◆ **Work to complete**: Please return every record exactly, with no pictures included.

◆ **Data for this exercise**:
Start of Block

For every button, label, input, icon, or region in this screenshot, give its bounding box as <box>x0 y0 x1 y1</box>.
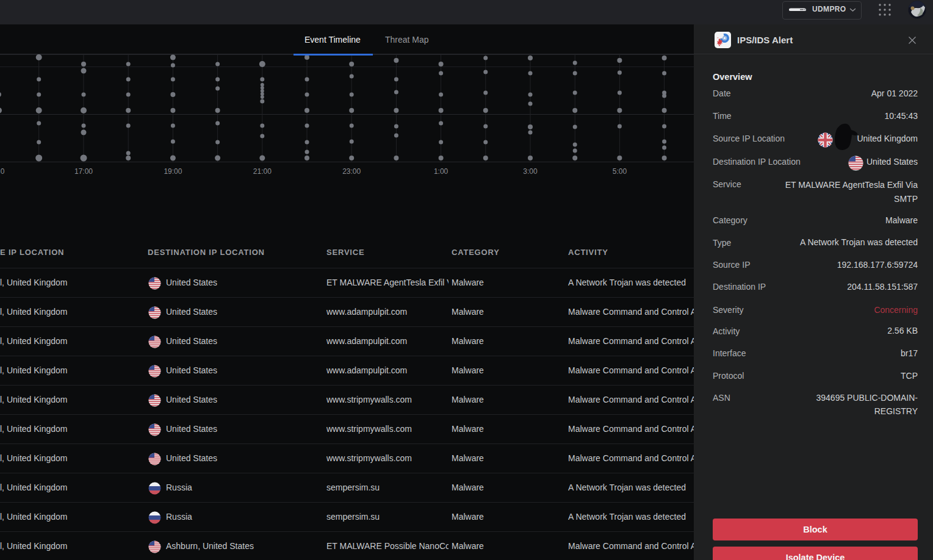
svg-text:5:00: 5:00 <box>613 167 627 176</box>
svg-text:3:00: 3:00 <box>523 167 538 176</box>
svg-text:17:00: 17:00 <box>74 167 93 176</box>
svg-text:21:00: 21:00 <box>253 167 272 176</box>
svg-text:23:00: 23:00 <box>342 167 361 176</box>
svg-text:1:00: 1:00 <box>434 167 448 176</box>
svg-text:0: 0 <box>1 167 5 176</box>
svg-text:19:00: 19:00 <box>164 167 182 176</box>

End of Block

◆ **Answer to the exercise**:
For every button, label, input, icon, or region in this screenshot, give its bounding box as <box>x0 y0 x1 y1</box>.
svg-text:5:00: 5:00 <box>613 167 627 176</box>
svg-text:3:00: 3:00 <box>523 167 538 176</box>
svg-text:17:00: 17:00 <box>74 167 93 176</box>
svg-text:21:00: 21:00 <box>253 167 272 176</box>
svg-text:23:00: 23:00 <box>342 167 361 176</box>
svg-text:1:00: 1:00 <box>434 167 448 176</box>
svg-text:0: 0 <box>1 167 5 176</box>
svg-text:19:00: 19:00 <box>164 167 182 176</box>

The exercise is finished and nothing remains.